July 30, 2023

tFileFetch – Docs for ESB 7.x

tFileFetch

Retrieves a file through the given protocol (HTTP, HTTPS, FTP, or SMB).

tFileFetch Standard properties

These properties are used to configure tFileFetch running in the Standard Job
framework.

The Standard
tFileFetch component belongs to the Internet family.

The component in this framework is available in all Talend
products
.

Basic settings

Protocol

Select the protocol you want to use from the
list and fill in the corresponding fields: http, https, ftp, smb.
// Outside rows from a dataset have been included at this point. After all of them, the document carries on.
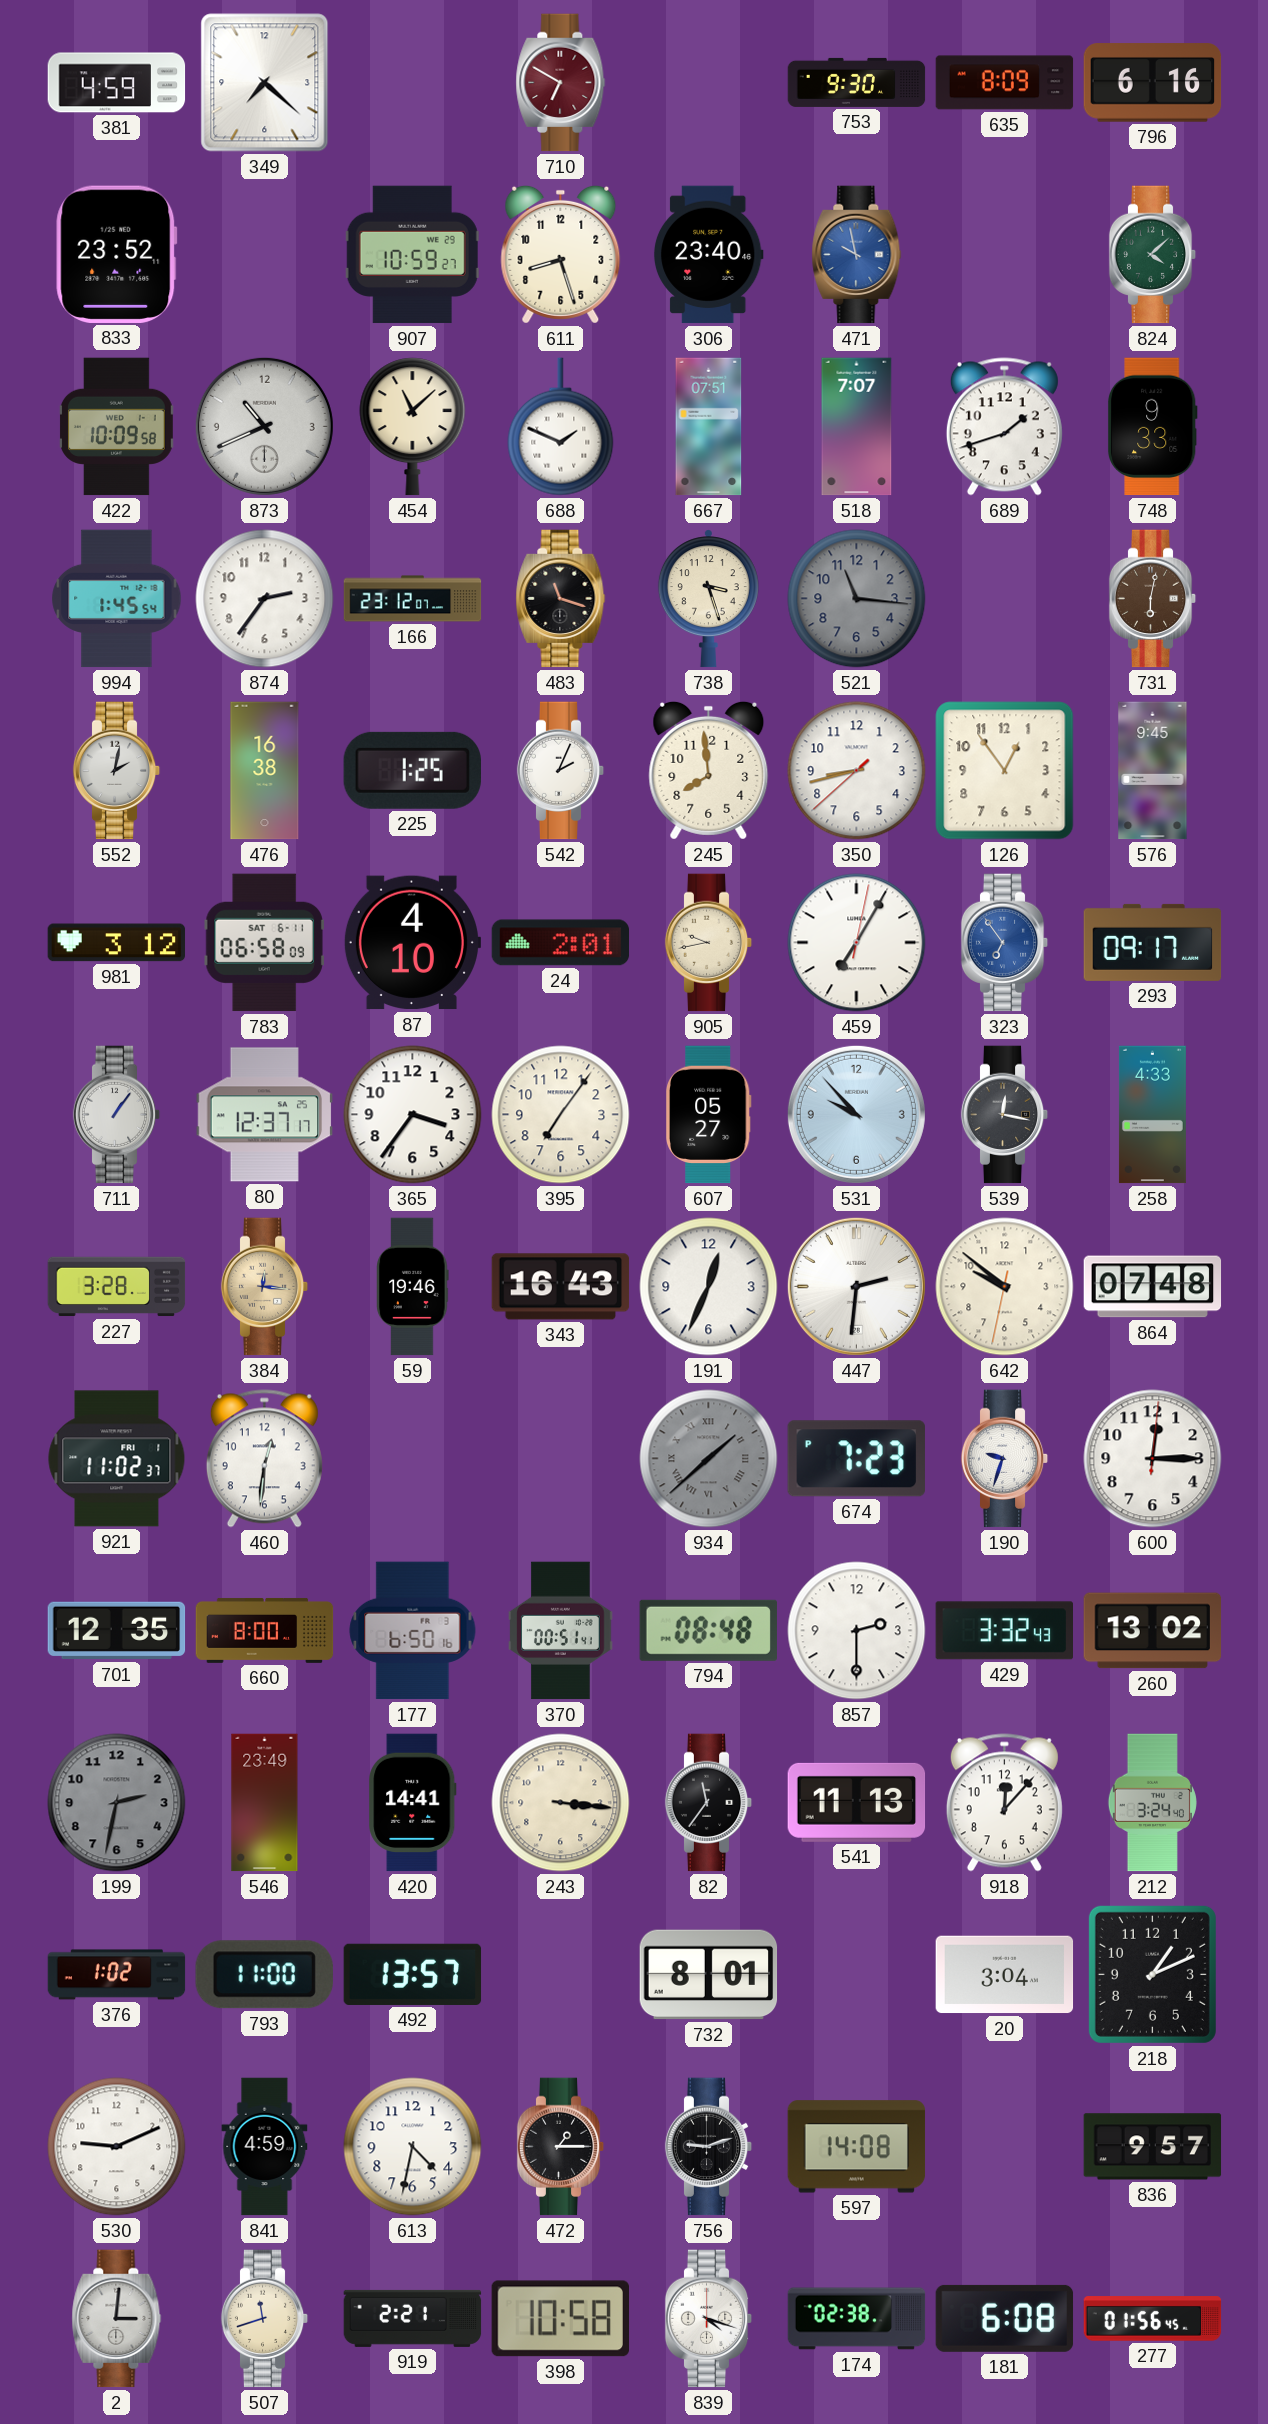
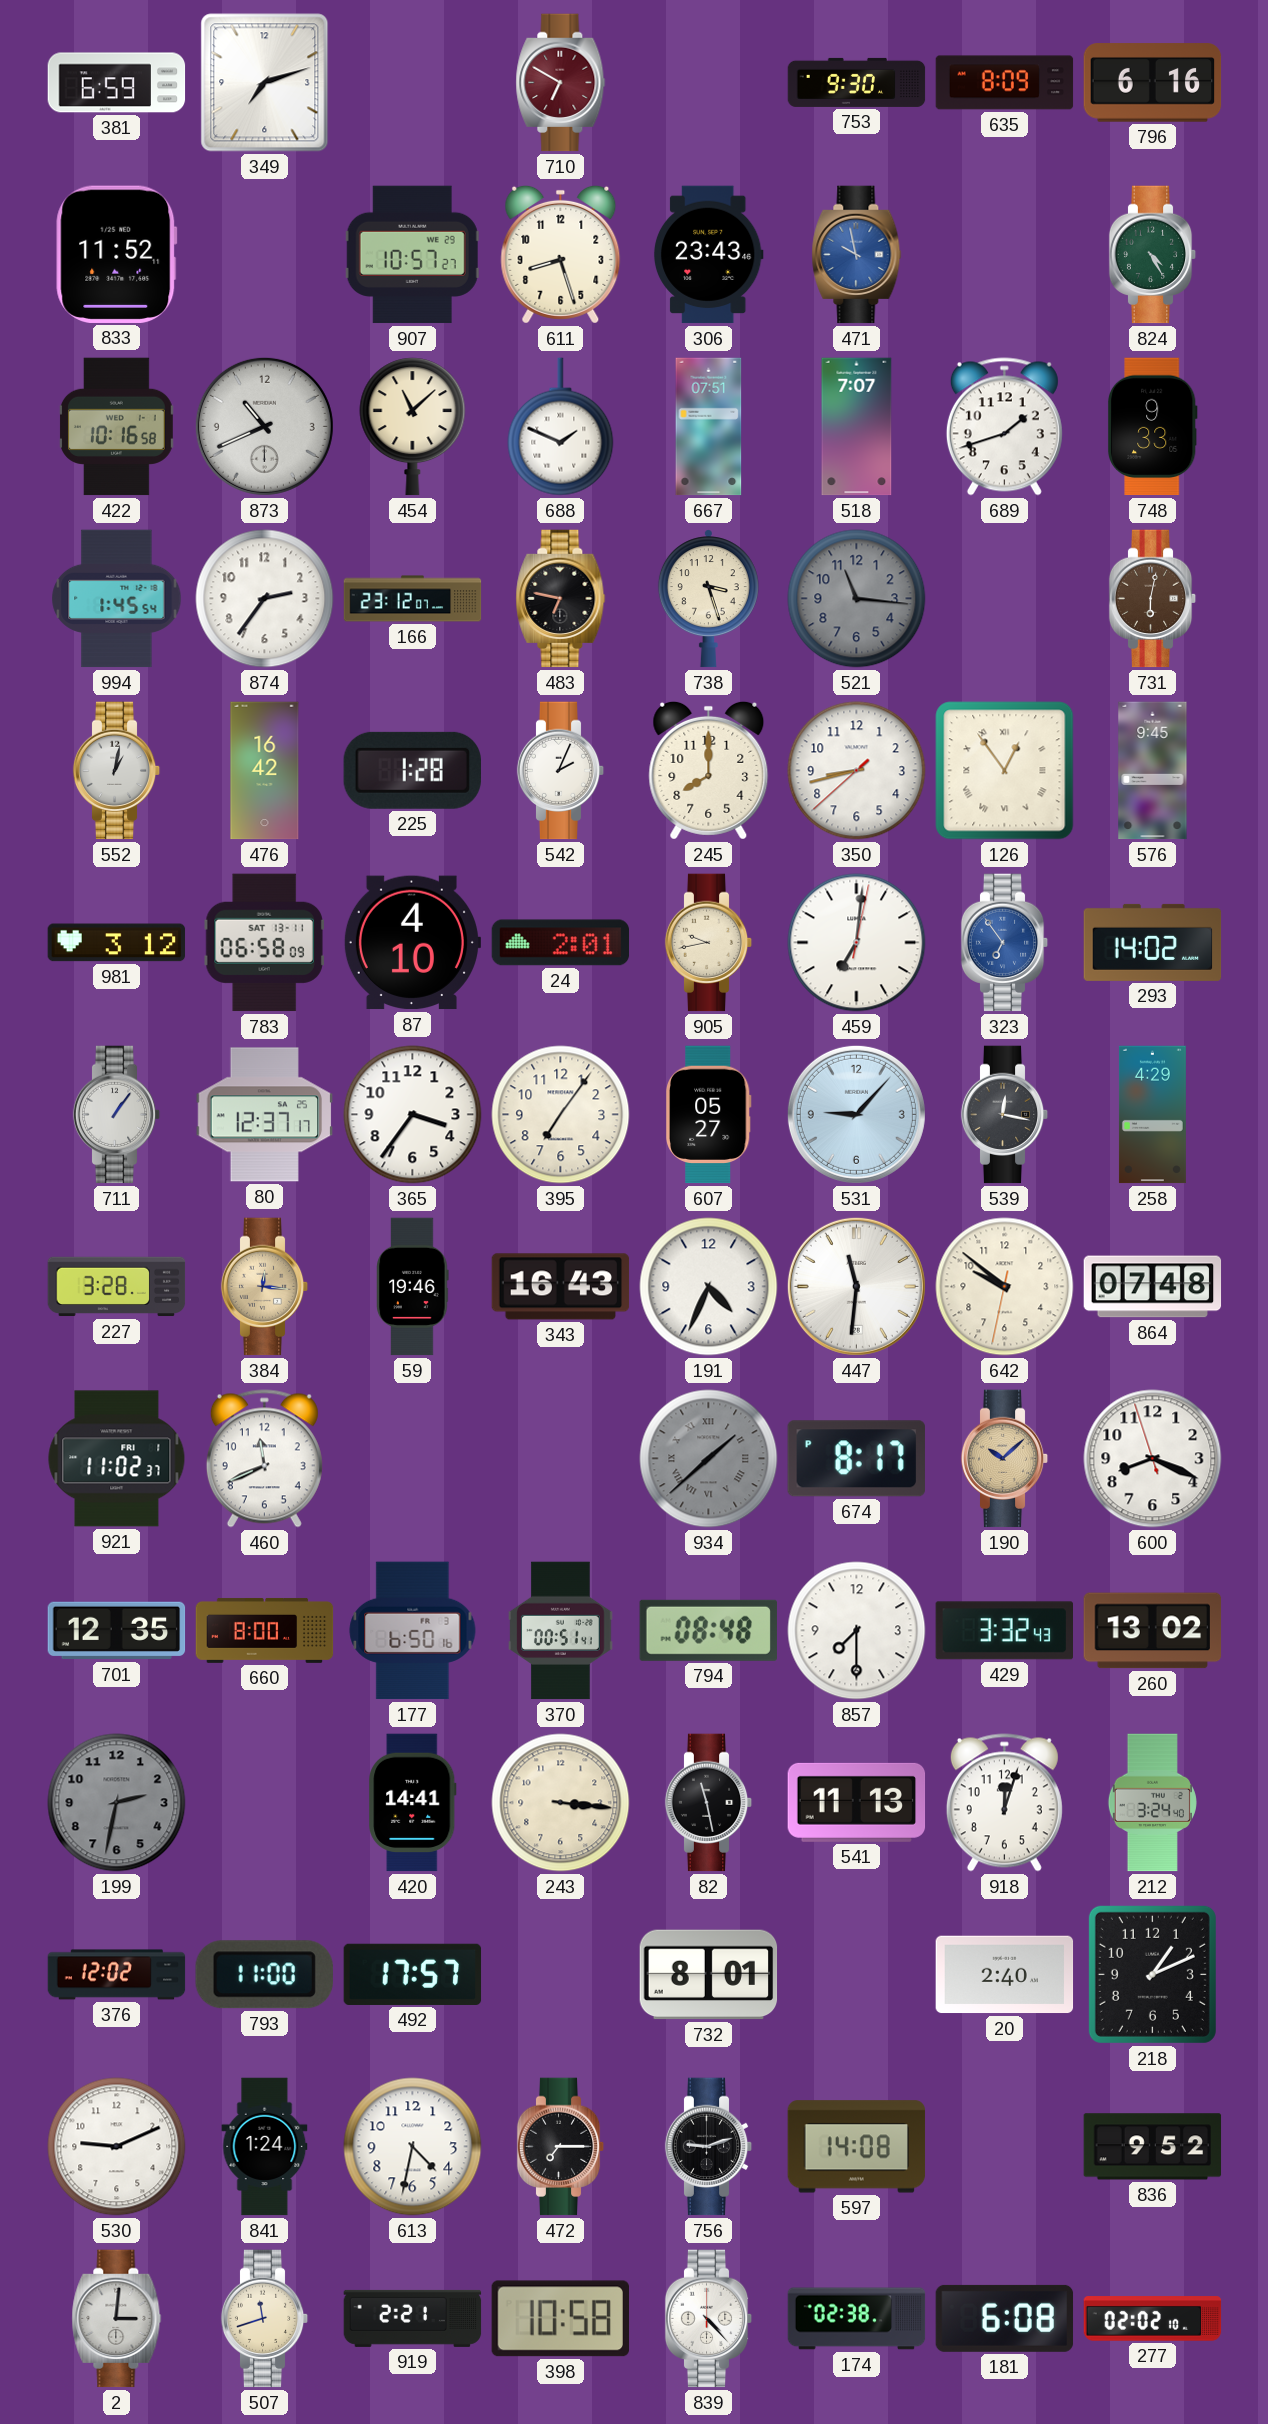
381: 4:59 -> 6:59
349: 7:22 -> 7:12
833: 23:52 -> 11:52
907: 10:59 -> 10:57
306: 23:40 -> 23:43
824: 4:08 -> 4:25
422: 10:09 -> 10:16
483: 11:18 -> 6:47
552: 2:02 -> 1:02
476: 16:38 -> 16:42
225: 1:25 -> 1:28
245: 7:59 -> 8:00
126 numerals: Arabic -> Roman
783 date: SAT 6-11 -> SAT 13-11
459: 7:05 -> 7:01
293: 09:17 -> 14:02
531: 9:53 -> 9:07
258: 4:33 -> 4:29
191: 12:34 -> 4:34
447: 2:31 -> 11:31
460: 12:31 -> 11:41
674: 7:23 -> 8:17
190: 9:33 -> 10:08
190 dial: white -> champagne
600: 12:15 -> 8:18
857: 2:30 -> 7:30
546: 23:49 -> none
82: 11:36 -> 11:28
918: 12:07 -> 12:03
376: 1:02 -> 12:02
492: 13:57 -> 17:57
20: 3:04 -> 2:40
841: 4:59 -> 1:24
472: 1:15 -> 7:15
836: 9:57 -> 9:52
839: 4:18 -> 4:23
277: 01:56 -> 02:02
The properties differ slightly depending on the
type of protocol selected. The additional fields are defined in this table,
after the basic settings.

URI

Type in the URI of the site from which the file
is to be fetched.

Use cache to save
resource

Select this check box to save the data in the
cache.

This option allows you to process the file data
flow (in streaming mode) without saving it on your drive. This is faster and
improves performance.

Domain

Enter the Microsoft server domain name.

Available for the smb protocol.

Username and Password

Enter the authentication information required
to access the server.

To enter the password, click the […] button next to the
password field, and then in the pop-up dialog box enter the password between double quotes
and click OK to save the settings.

Available for the smb protocol.

Destination Directory

Browse to the destination folder where the file
fetched is to be placed.

Warning: Use absolute path (instead of relative path) for
this field to avoid possible errors.

Destination Filename

Enter a new name for the file fetched.

If the Upload file
option in the Advanced settings view is
selected, the upload response will be saved in this file.
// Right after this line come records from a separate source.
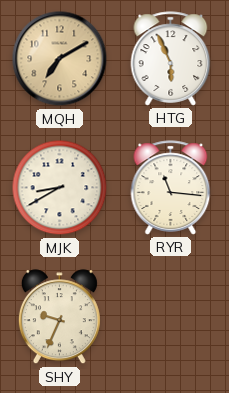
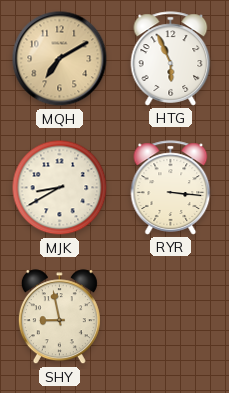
RYR: 11:16 -> 3:16
SHY: 9:34 -> 8:58
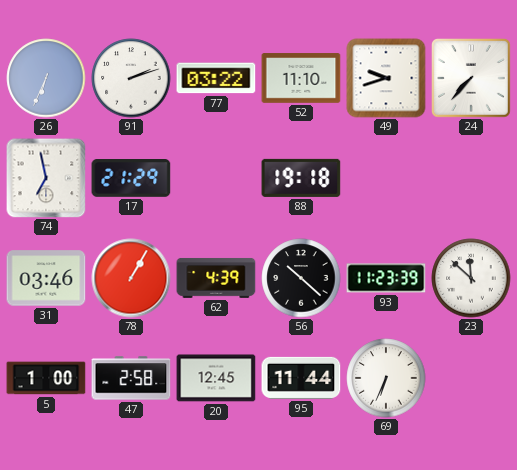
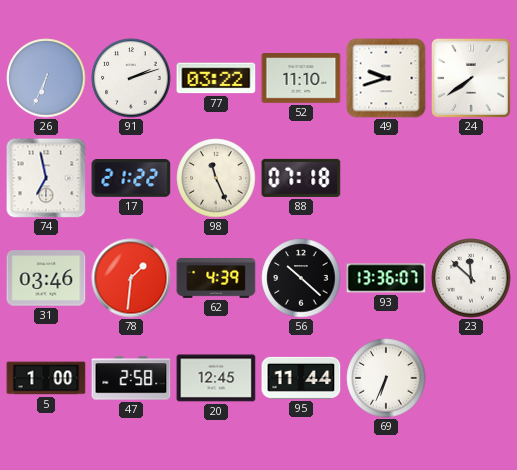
24: 7:37 -> 7:39
17: 21:29 -> 21:22
98: none -> 11:26
88: 19:18 -> 07:18
78: 1:05 -> 1:31
93: 11:23 -> 13:36
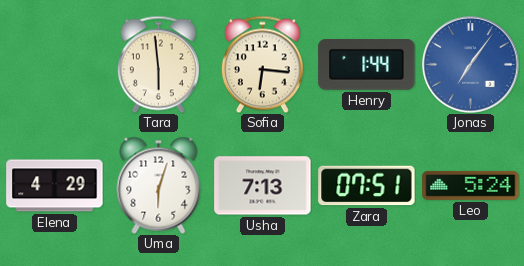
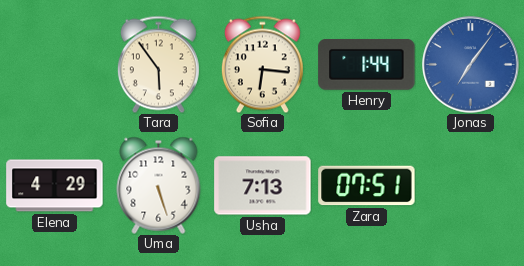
Tara: 5:59 -> 5:54
Uma: 6:03 -> 5:27
Leo: 5:24 -> none
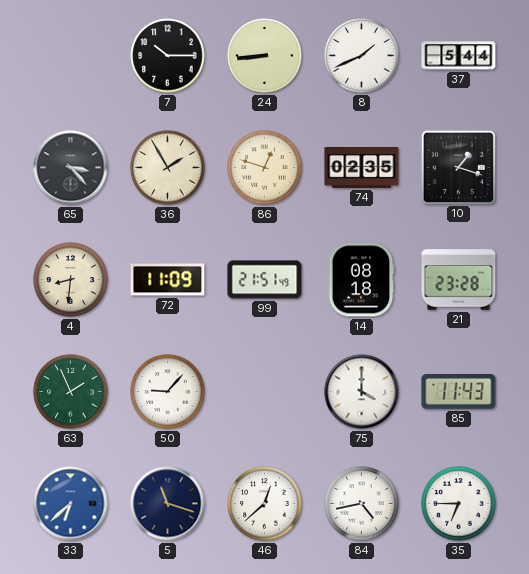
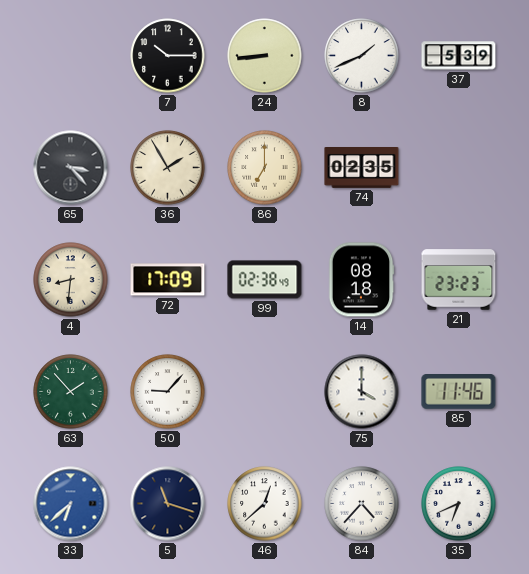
37: 5:44 -> 5:39
86: 12:48 -> 7:00
10: 1:18 -> none
72: 11:09 -> 17:09
99: 21:51 -> 02:38
21: 23:28 -> 23:23
63: 1:56 -> 1:53
85: 11:43 -> 11:46
84: 4:43 -> 4:37
35: 6:45 -> 6:41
Warning: Use absolute path (instead of relative path) for
this field to avoid possible errors.

Create full path according to
URI

It allows you to reproduce the URI directory
path. To save the file at the root of your destination directory, clear the
check box.

Available for the http, https and ftp protocols.

Add header

Select this check box if you want to add one or
more HTTP request headers as fetch conditions. In the Headers table, enter the name(s)
of the HTTP header parameter(s) in the Name field and the corresponding value(s) in the
Value field.

Available for the http and https protocols.

POST method

This check box is selected by default. It
allows you to use the POST method. In the Parameters table, enter the name of the
variable(s) in the Name
field and the corresponding value in the Value field.
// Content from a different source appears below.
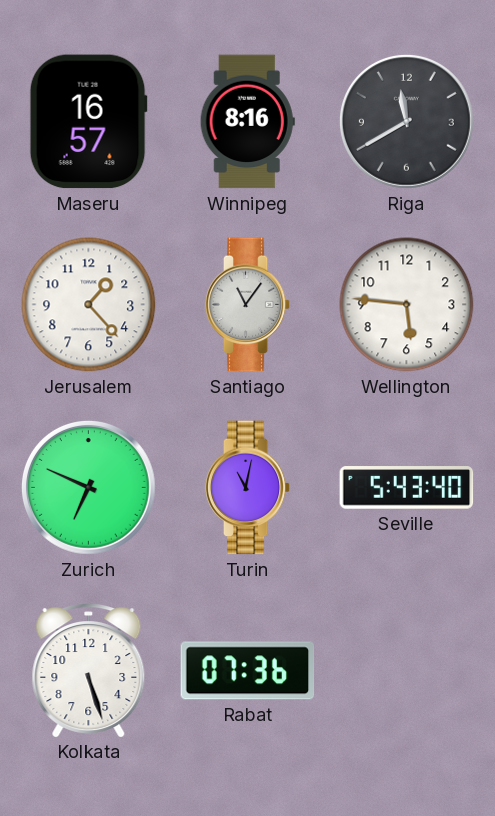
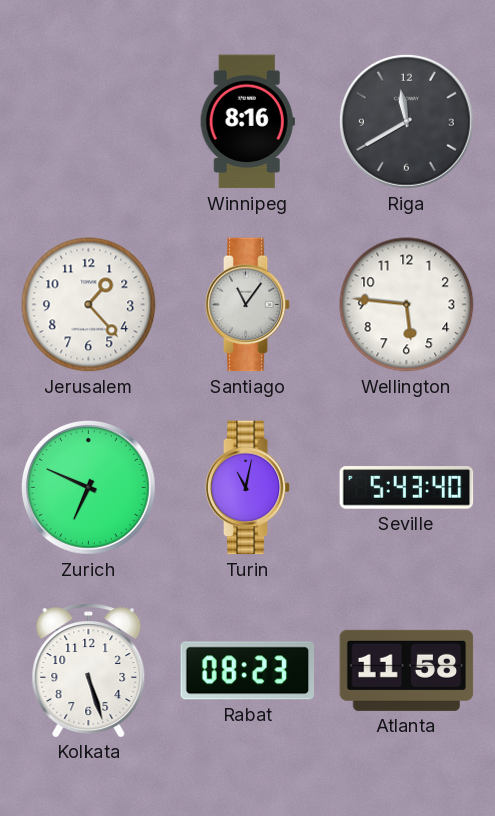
Maseru: 16:57 -> none
Rabat: 07:36 -> 08:23
Atlanta: none -> 11:58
Clear the check box if you want to use the GET
method.

Available for the http and https protocols.

Die on error

Clear this check box to skip the rows in error
and to complete the process for the error free rows

Available for the http, https and ftp protocols.

Read Cookie

Select this check box for tFileFetch to load a web
authentication cookie.

Available for the http, https, ftp and smb protocols.

Save Cookie

Select this check box to save the web page
authentication cookie. This means you will not have to log on to the same web
site in the future.

Available for the http, https, ftp and smb protocols.

Cookie file

Type in the full path to the file which you
want to use to save the cookie or click […] and browse to the desired file to save
the cookie.

Available for the http, https, ftp and smb protocols.

Cookie policy

Choose a cookie policy from this drop-down
list. Four options are available, BROWSER_COMPATIBILITY, DEFAULT, NETSCAPE and RFC_2109.

Available for the http, https, ftp and smb protocols.

Single cookie header

Check this box to put all cookies into one
request header for maximum compatibility among different servers.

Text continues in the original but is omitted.